Not to name the school or the masters of men illustrious for literature
is a kind of historical fraud, by which honest fame is injuriously diminished:
I would therefore trace him through the whole process of his education. In
1683, in the beginning of his twelfth year, his father being made Dean of
Lichfield, naturally carried his family to his new residence, and, I believe,
placed him for some time, probably not long, under Mr. Shaw, then master of
the school at Lichfield, father of the late Dr. Peter Shaw. Of this interval
his biographers have given no account, and I know it only from a story of a
barring-out, told me, when I was a boy, by Andrew Corbet of Shropshire, who
had heard it from Mr. Pigot his uncle.
The practice of barring-out, was a savage license practised in many
schools to the end of the last century, by which the boys, when the periodical
vacation drew near, growing petulant at the approach of liberty, some days
before the time of regular recess, took possession of the school, of which
they barred the doors, and bade their master defiance from the windows. It is
not easy to suppose that on such occasions the master would do more than
laugh; yet, if tradition may be credited, he often struggled hard to force or
surprise the garrison. The master, when Pigot was a school-boy, was barred-
out at Lichfield, and the whole operation, as he said, was planned and
conducted by Addison.
To judge better of the probability of this story, I have enquired when he
was sent to the Chartreux; but, as he was not one of those who enjoyed the
founder`s benefaction, there is no account preserved of his admission. At the
school of the Chartreux, to which he was removed either from that Salisbury or
Lichfield, he pursued his juvenile studies under the care of Dr.
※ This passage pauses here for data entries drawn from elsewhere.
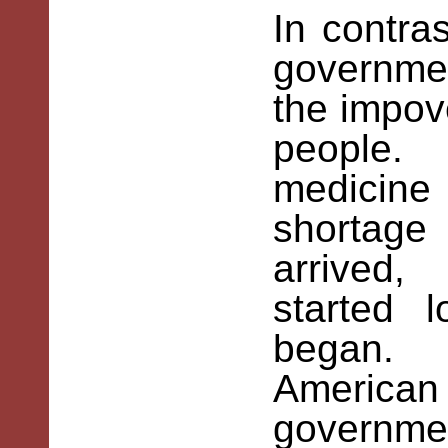
In contras
governme
the impov
people.
medicine
shortag
arrived
started 
began. F
America
governme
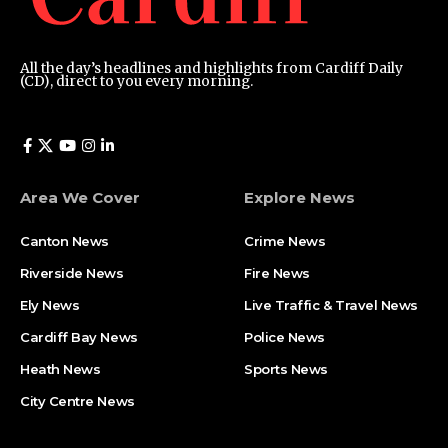
All the day’s headlines and highlights from Cardiff Daily
(CD), direct to you every morning.
Area We Cover
Explore News
Canton News
Crime News
Riverside News
Fire News
Ely News
Live Traffic & Travel News
Cardiff Bay News
Police News
Heath News
Sports News
City Centre News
Ellis, and
contracted that intimacy with Sir Richard Steele which their joint labours
have so effectually recorded.
Of this memorable friendship the greater praise must be given to Steele.
It is not hard to love those from whom nothing can be feared, and Addison
never considered Steele as a rival; but Steele lived, as he confesses, under
an habitual subjection to the predominating genius of Addison, whom he always
mentioned with reverence, and treated with obsequiousness.
Addison, who knew his own dignity, could not always forbear to shew it,
by playing a little upon his admirer; but he was in no danger of retort: his
jests were endured without resistance or resentment.
But the sneer of jocularity was not the worst. Steele, whose imprudence
of generosity, or vanity of profusion, kept him always incurably necessitous,
upon some pressing exigence, in an evil hour borrowed a hundred pounds of his
friend, probably without much purpose of repayment; but Addison, who seems to
have had other notions of an hundred pounds, grew impatient of delay, and
reclaimed his loan by an execution. Steele felt with great sensibility the
obduracy of his creditor; but with emotions of sorrow rather than of anger.
In 1687 he was entered into Queen`s College in Oxford, where, in 1689,
the accidental perusal of some Latin verses gained him the patronage of Dr.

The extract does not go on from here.